Hu is seen as the right candidate for appointment as the vice-governor of the People's Bank of China (PBOC). His appointment is also part of the government's efforts to bring back the top 1,000 professionals working for Western firms to China to take up senior positions at State-owned enterprises and government departments, the sources said.
Besides the PBOC job, policymakers are also evaluating Hu as a candidate for a crucial position at one of the country's State-run lenders.
Though Hu was not immediately available for comments, the 47-year-old investment banker has been in the limelight in the past few weeks after Goldman Sachs said he was stepping down as partner.
Given his rich financial expertise and international exposure, there were reports that Hu would establish his own private equity firm or join his alma mater Tsinghua University as a professor.
Sources said Hu was still in talks with top government officials on his appointment. If it happens, Hu will be the first high-profile executive from a Western firm taking up a senior position with the government.
During his 13 years in Goldman, Hu spearheaded the multi-billion dollar public offerings of several Chinese lenders. In 2006, he made a $3.78 billion investment for Goldman in the Industrial and Commercial Bank of China (ICBC), now the world's largest lender by market value.
In 2004, Hu helped Bank of Communications, China's No 5 bank by assets, to sell a 20 percent stake to Europe's No 1 bank HSBC Holdings Plc.
Analysts said the move indicates a groundbreaking reform in the nation's selection of senior government officials. It also signals a departure from the tradition that Chinese officials should climb the management ladder gradually.
If Hu becomes vice governor, Goldman Sachs does not only have a foot in the door, but an insider in one the world's most important institutions.
The 3 scholars have all opted for a tightening on the horizon, Chinadaily recollects their latest speeches:
Going by their recent comments on inflation, with Li saying that China could precede the United States in raising the rates and Zhou urging a timely and firm exit from stimulus policies, it is speculated that their appointment may signal chances of an earlier rate hike.
Zhou said in a February speech that it was high time that China exited from the stimulus measures. "Given the past experiences, the stimulus through expanding money supply and debt only has a short-term effect," he said in the speech.

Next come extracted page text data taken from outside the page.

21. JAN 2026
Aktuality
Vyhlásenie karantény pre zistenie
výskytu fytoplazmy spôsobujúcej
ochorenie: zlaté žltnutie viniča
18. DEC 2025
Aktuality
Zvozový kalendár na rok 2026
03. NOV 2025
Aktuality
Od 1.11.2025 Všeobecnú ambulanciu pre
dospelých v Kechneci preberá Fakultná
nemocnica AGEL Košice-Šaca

One of the side effects of the stimulus is rising inflation. "The price of the stimulus policies is mainly the adverse effect of the large-scale release of money on the overall market price situation," he said. "We have seen it on the market."
Li said early this month once China's consumer price index (CPI), a major measure of inflation, rises 3 percent, the country is set to increase the rates. China's CPI rose by 2.7 percent year-on-year in February.

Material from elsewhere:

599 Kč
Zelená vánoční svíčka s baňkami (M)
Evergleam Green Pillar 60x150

He also said on Monday that China may suffer from exported inflation from developed economies as their continued relaxed monetary policy would lead to surging raw material prices and large-scale capital flowing into the emerging economies, including China.
Meanwhile, China should keep itself alert against possible price rises due to weather changes, such as the recent severe drought in southwestern regions.
Reading countless reports on droughts in China affecting more than 60 million people and threatening rice and grain harvests I am willing to lend China more than one ear when they talk about commodities inflation.
While the rest of the world envies China growth rates holding near the 10% level I still recommend to heed Mike Shedlock's warnings. He sees 10 signs of speculative mania in China and backs it up with more sobering facts. A faltering Chinese economy can become the straw that finally broke the world economy's back, leading to the inevitable Great Depression #2.